TASK BRIEF »
Pull every line containing "είναι" from the entries.

RECORDS FOR PROCESSING »
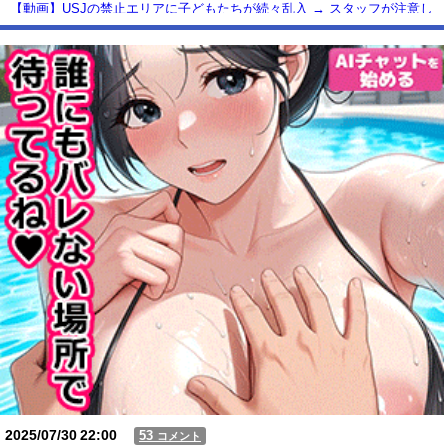
【動画】USJの禁止エリアに子どもたちが続々乱入 → スタッフが注意し
ても止まらない事態に
Powered by livedoor 相互RSS
2025/07/30
22:00
53
コメント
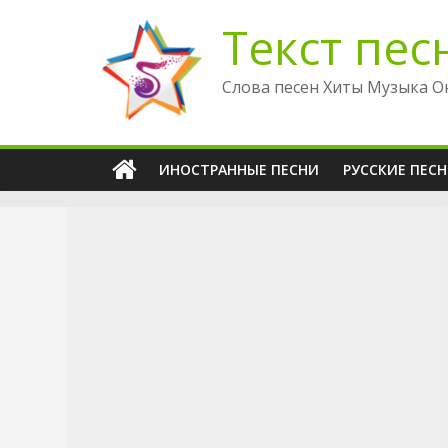
Перейти
Текст пес
к
содержимому
Слова песен Хиты Музыка О
ИНОСТРАННЫЕ ПЕСНИ
РУССКИЕ ПЕС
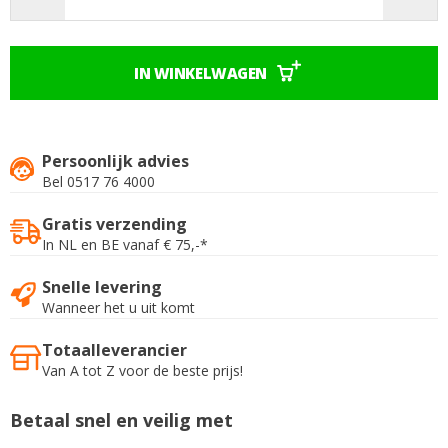
IN WINKELWAGEN
Persoonlijk advies
Bel 0517 76 4000
Gratis verzending
In NL en BE vanaf € 75,-*
Snelle levering
Wanneer het u uit komt
Totaalleverancier
Van A tot Z voor de beste prijs!
Betaal snel en veilig met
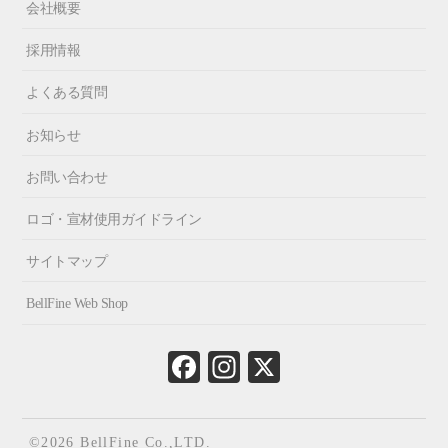
会社概要
採用情報
よくある質問
お知らせ
お問い合わせ
ロゴ・宣材使用ガイドライン
サイトマップ
BellFine Web Shop
Fa
In
X
ce
st
bo
ag
ok
ra
©2026 BellFine Co.,LTD.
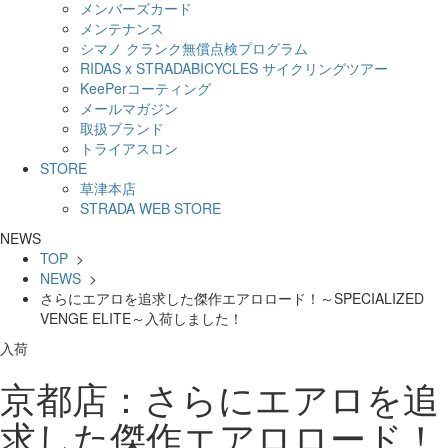
メンバーズカード
メンテナンス
シマノ クランク無償点検プログラム
RIDAS x STRADABICYCLES サイクリングツアー
KeePerコーティング
メールマガジン
取扱ブランド
トライアスロン
STORE
草津本店
STRADA WEB STORE
NEWS
TOP
>
NEWS
>
さらにエアロを追求した傑作エアロロード！～SPECIALIZED
VENGE ELITE～入荷しました！
入荷
京都店：さらにエアロを追
求した傑作エアロロード！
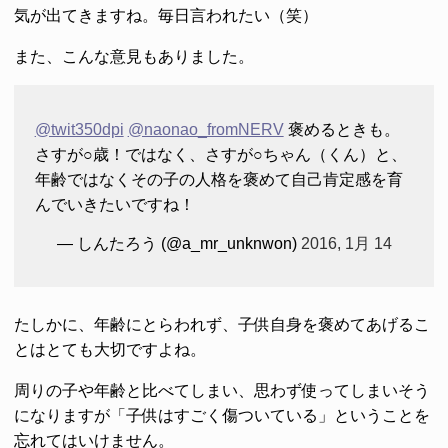
気が出てきますね。毎日言われたい（笑）
また、こんな意見もありました。
@twit350dpi
@naonao_fromNERV
褒めるときも。
さすが○歳！ではなく、さすが○ちゃん（くん）と、
年齢ではなくその子の人格を褒めて自己肯定感を育
んでいきたいですね！
— しんたろう (@a_mr_unknwon)
2016, 1月 14
たしかに、年齢にとらわれず、子供自身を褒めてあげるこ
とはとても大切ですよね。
周りの子や年齢と比べてしまい、思わず使ってしまいそう
になりますが「子供はすごく傷ついている」ということを
忘れてはいけません。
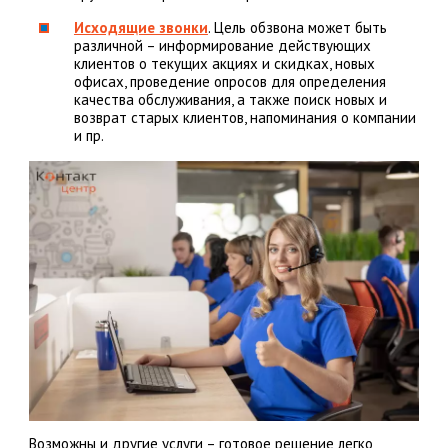
Исходящие звонки
. Цель обзвона может быть
различной – информирование действующих
клиентов о текущих акциях и скидках, новых
офисах, проведение опросов для определения
качества обслуживания, а также поиск новых и
возврат старых клиентов, напоминания о компании
и пр.
Возможны и другие услуги – готовое решение легко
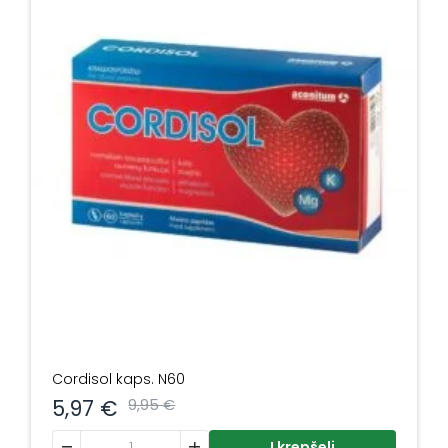
Cordisol kaps. N60
5,97
€
9,95
€
produkto kiekis: Cordisol kaps. N60
Į krepšelį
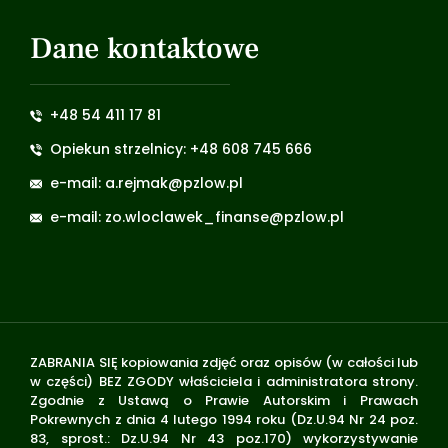
Dane kontaktowe
+48 54 411 17 81
Opiekun strzelnicy: +48 608 745 666
e-mail: a.rejmak@pzlow.pl
e-mail: zo.wloclawek_finanse@pzlow.pl
ZABRANIA SIĘ kopiowania zdjęć oraz opisów (w całości lub
w części) BEZ ZGODY właściciela i administratora strony.
Zgodnie z Ustawą o Prawie Autorskim i Prawach
Pokrewnych z dnia 4 lutego 1994 roku (Dz.U.94 Nr 24 poz.
83, sprost.: Dz.U.94 Nr 43 poz.170) wykorzystywanie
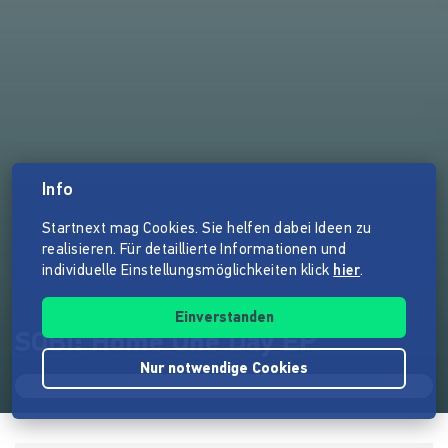
Info
Startnext mag Cookies. Sie helfen dabei Ideen zu
realisieren. Für detaillierte Informationen und
individuelle Einstellungsmöglichkeiten klick
hier
.
Einverstanden
SOBI: Home One Day EP
Nur notwendige Cookies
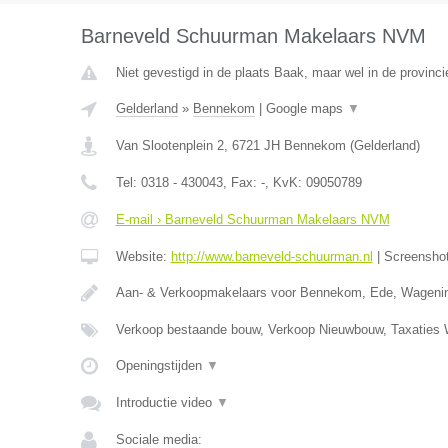
Barneveld Schuurman Makelaars NVM
Niet gevestigd in de plaats Baak, maar wel in de provinci
Gelderland
»
Bennekom
|
Google maps
▼
Van Slootenplein 2
,
6721 JH
Bennekom
(
Gelderland
)
Tel:
0318 - 430043
, Fax:
-
, KvK:
09050789
E-mail › Barneveld Schuurman Makelaars NVM
Website:
http://www.barneveld-schuurman.nl
|
Screensho
Aan- & Verkoopmakelaars voor Bennekom, Ede, Wageni
Verkoop bestaande bouw, Verkoop Nieuwbouw, Taxatie
Openingstijden
▼
Introductie video
▼
Sociale media:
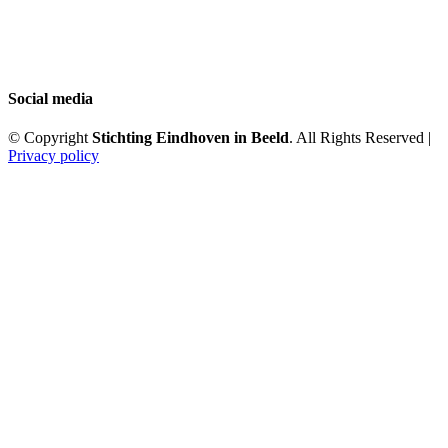
Social media
© Copyright
Stichting Eindhoven in Beeld
. All Rights Reserved |
Privacy policy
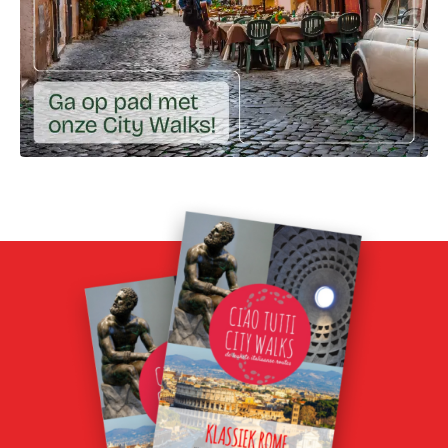
Ga naar externe link: https://ciaotutti.nl/shop/city-walk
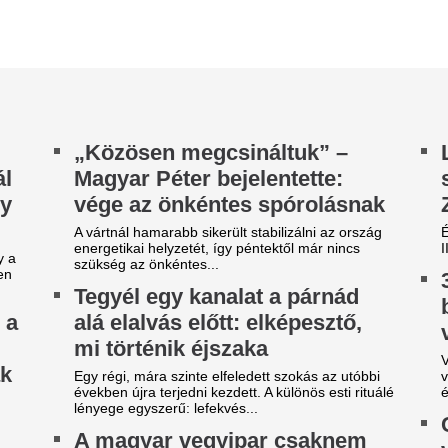
a terv, hogy Kelemen Ágnes
ökkentették villamosenergia-felhasználásukat
azonban épp a krízishelyzet m
...
Nincs több kérdés,
i támasztotta alá a 461
Vinícius Junior jö
illiót? Helyreigazították a
Madridnál.
olnár Áronról szóló állítást
Ahogyan azt sejteni lehetett..
 MTI helyreigazítása szerint nem álltak
ndelkezésre tételes, ellenőrizhető adatok ahhoz,
gy Molnár Áron kulturális produkcióihoz...
gy másik spanyol
Dzsudzsákék nag
ilágbajnokot vesz meg a Real
szaladtak bele a
adrid, ha nem sikerül
Konferencialigáb
eigazolni Rodrit
A DVSC mellett az ETO is kika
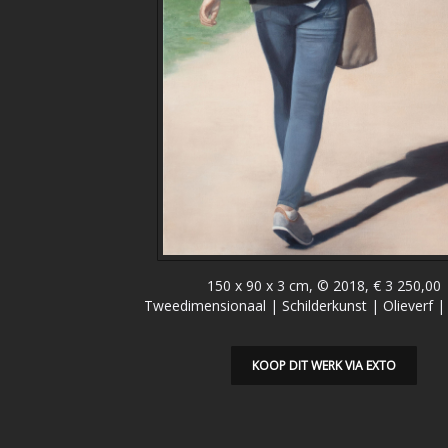
150 x 90 x 3 cm, © 2018, € 3 250,00
Tweedimensionaal | Schilderkunst | Olieverf 
KOOP DIT WERK VIA EXTO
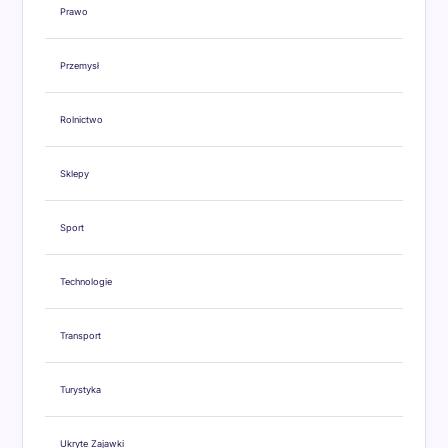
Prawo
Przemysł
Rolnictwo
Sklepy
Sport
Technologie
Transport
Turystyka
Ukryte Zajawki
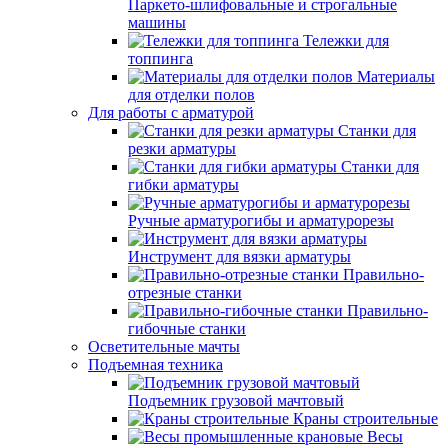
Паркето-шлифовальные и строгальные
машины
Тележки для
топпинга
Материалы
для отделки полов
Для работы с арматурой
Станки для
резки арматуры
Станки для
гибки арматуры
Ручные арматурогибы и арматурорезы
Инструмент для вязки арматуры
Правильно-
отрезные станки
Правильно-
гибочные станки
Осветительные мачты
Подъемная техника
Подъемник грузовой мачтовый
Краны строительные
Весы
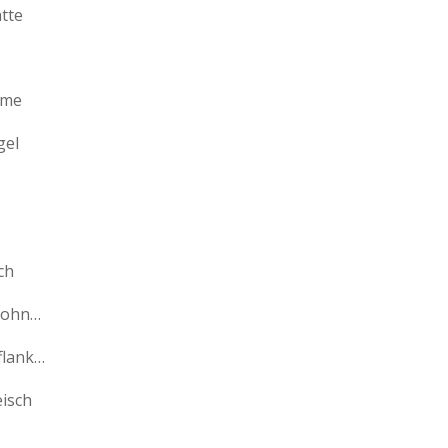
tte
eme
gel
ch
Schweinebauch ohne Knochen
Schweinefleischflanke ohne Knochen
isch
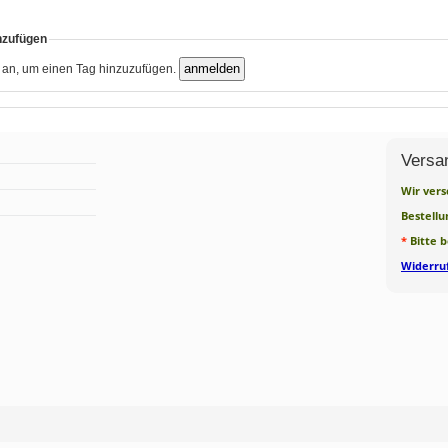
nzufügen
h an, um einen Tag hinzuzufügen.
Versa
Wir vers
Bestellu
*
Bitte 
Widerruf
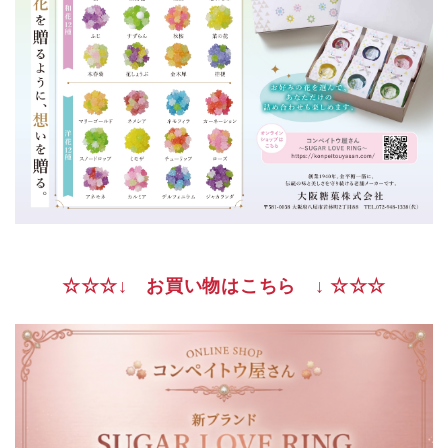
☆☆☆↓ お買い物はこちら ↓ ☆☆☆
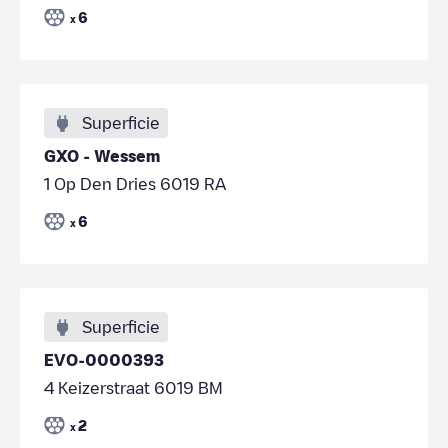
6
x
Superficie
GXO - Wessem
1 Op Den Dries 6019 RA
6
x
Superficie
EVO-0000393
4 Keizerstraat 6019 BM
2
x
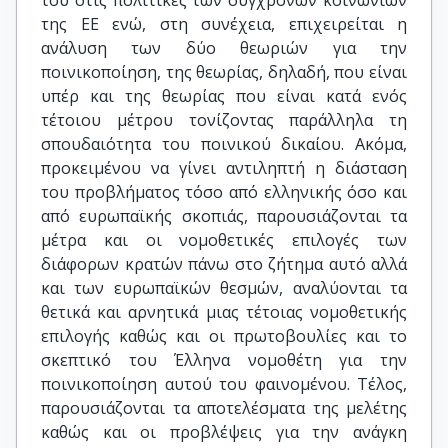
της ΕΕ ενώ, στη συνέχεια, επιχειρείται η
ανάλυση των δύο θεωριών για την
ποινικοποίηση, της θεωρίας, δηλαδή, που είναι
υπέρ και της θεωρίας που είναι κατά ενός
τέτοιου μέτρου τονίζοντας παράλληλα τη
σπουδαιότητα του ποινικού δικαίου. Ακόμα,
προκειμένου να γίνει αντιληπτή η διάσταση
του προβλήματος τόσο από ελληνικής όσο και
από ευρωπαϊκής σκοπιάς, παρουσιάζονται τα
μέτρα και οι νομοθετικές επιλογές των
διάφορων κρατών πάνω στο ζήτημα αυτό αλλά
και των ευρωπαϊκών θεσμών, αναλύονται τα
θετικά και αρνητικά μιας τέτοιας νομοθετικής
επιλογής καθώς και οι πρωτοβουλίες και το
σκεπτικό του Έλληνα νομοθέτη για την
ποινικοποίηση αυτού του φαινομένου. Τέλος,
παρουσιάζονται τα αποτελέσματα της μελέτης
καθώς και οι προβλέψεις για την ανάγκη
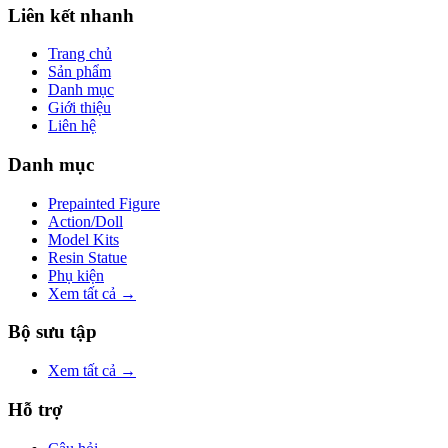
Liên kết nhanh
Trang chủ
Sản phẩm
Danh mục
Giới thiệu
Liên hệ
Danh mục
Prepainted Figure
Action/Doll
Model Kits
Resin Statue
Phụ kiện
Xem tất cả →
Bộ sưu tập
Xem tất cả →
Hỗ trợ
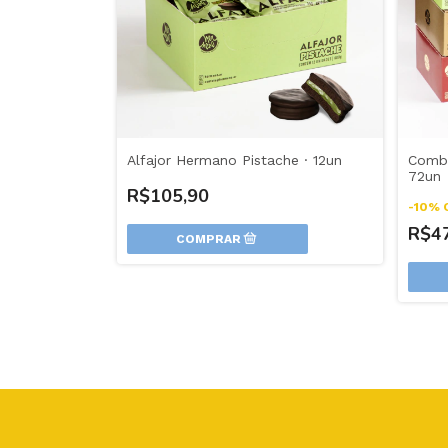
Alfajor Hermano Pistache · 12un
Combo
72un
R$105,90
-
10
%
R$4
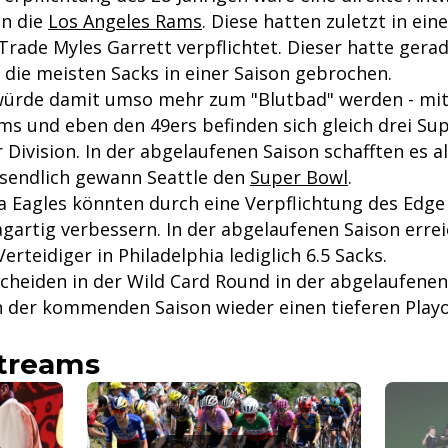
n die
Los Angeles Rams
. Diese hatten zuletzt in ei
rade Myles Garrett verpflichtet. Dieser hatte gera
 die meisten Sacks in einer Saison gebrochen.
würde damit umso mehr zum "Blutbad" werden - mit
ms und eben den 49ers befinden sich gleich drei Su
 Division. In der abgelaufenen Saison schafften es all
ussendlich gewann Seattle den
Super Bowl
.
ia Eagles könnten durch eine Verpflichtung des Edge
gartig verbessern. In der abgelaufenen Saison errei
erteidiger in Philadelphia lediglich 6.5 Sacks.
heiden in der Wild Card Round in der abgelaufenen
in der kommenden Saison wieder einen tieferen Play
streams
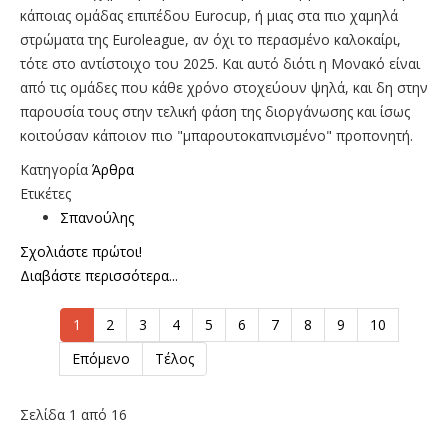
κάποιας ομάδας επιπέδου Eurocup, ή μιας στα πιο χαμηλά
στρώματα της Euroleague, αν όχι το περασμένο καλοκαίρι,
τότε στο αντίστοιχο του 2025. Και αυτό διότι η Μονακό είναι
από τις ομάδες που κάθε χρόνο στοχεύουν ψηλά, και δη στην
παρουσία τους στην τελική φάση της διοργάνωσης και ίσως
κοιτούσαν κάποιον πιο "μπαρουτοκαπνισμένο" προπονητή.
Κατηγορία
Άρθρα
Ετικέτες
Σπανούλης
Σχολιάστε πρώτοι!
Διαβάστε περισσότερα...
1
2
3
4
5
6
7
8
9
10
Επόμενο
Τέλος
Σελίδα 1 από 16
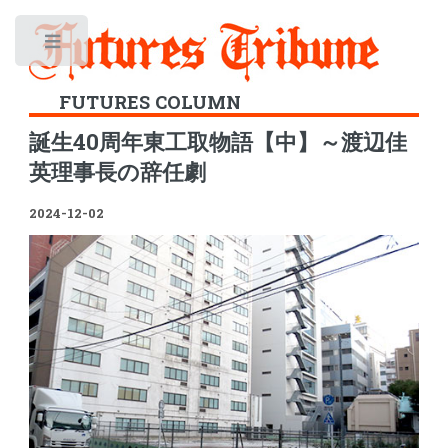
Toggle
FUTURES COLUMN
誕生40周年東工取物語【中】～渡辺佳
英理事長の辞任劇
2024-12-02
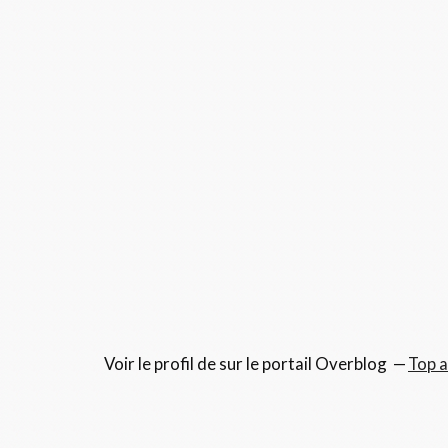
Voir le profil de
sur le portail Overblog
Top a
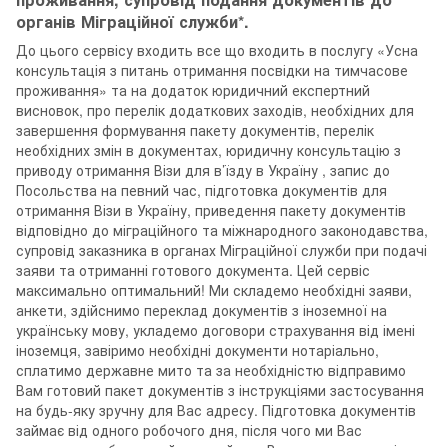
органів Міграційної служби*.
До цього сервісу входить все що входить в послугу «Усна
консультація з питань отримання посвідки на тимчасове
проживання» та на додаток юридичний експертний
висновок, про перелік додаткових заходів, необхідних для
завершення формування пакету документів, перелік
необхідних змін в документах, юридичну консультацію з
приводу отримання Візи для в’їзду в Україну , запис до
Посольства на певний час, підготовка документів для
отримання Візи в Україну, приведення пакету документів
відповідно до міграційного та міжнародного законодавства,
супровід заказника в органах Міграційної служби при подачі
заяви та отриманні готового документа. Цей сервіс
максимально оптимальний! Ми складемо необхідні заяви,
анкети, здійснимо переклад документів з іноземної на
українську мову, укладемо договори страхування від імені
іноземця, завіримо необхідні документи нотаріально,
сплатимо державне мито та за необхідністю відправимо
Вам готовий пакет документів з інструкціями застосування
на будь-яку зручну для Вас адресу. Підготовка документів
займає від одного робочого дня, після чого ми Вас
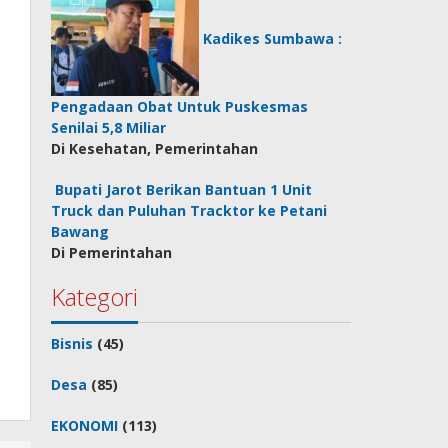
Kadikes Sumbawa :
Pengadaan Obat Untuk Puskesmas
Senilai 5,8 Miliar
Di Kesehatan, Pemerintahan
Bupati Jarot Berikan Bantuan 1 Unit
Truck dan Puluhan Tracktor ke Petani
Bawang
Di Pemerintahan
Kategori
Bisnis
(45)
Desa
(85)
EKONOMI
(113)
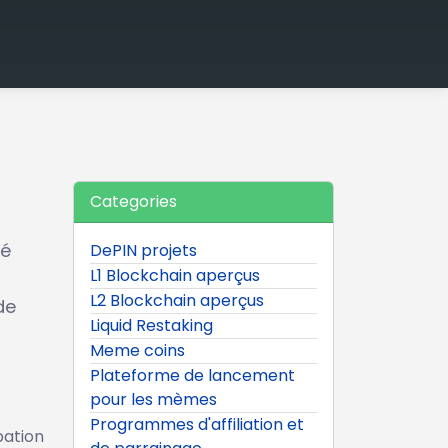
Categories
té
DePIN projets
L1 Blockchain aperçus
L2 Blockchain aperçus
de
Liquid Restaking
Meme coins
Plateforme de lancement
pour les mèmes
Programmes d'affiliation et
pation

TASK RESULT »
ποινικοποίηση, της θεωρίας, δηλαδή, που είναι
υπέρ και της θεωρίας που είναι κατά ενός
τότε στο αντίστοιχο του 2025. Και αυτό διότι η Μονακό είναι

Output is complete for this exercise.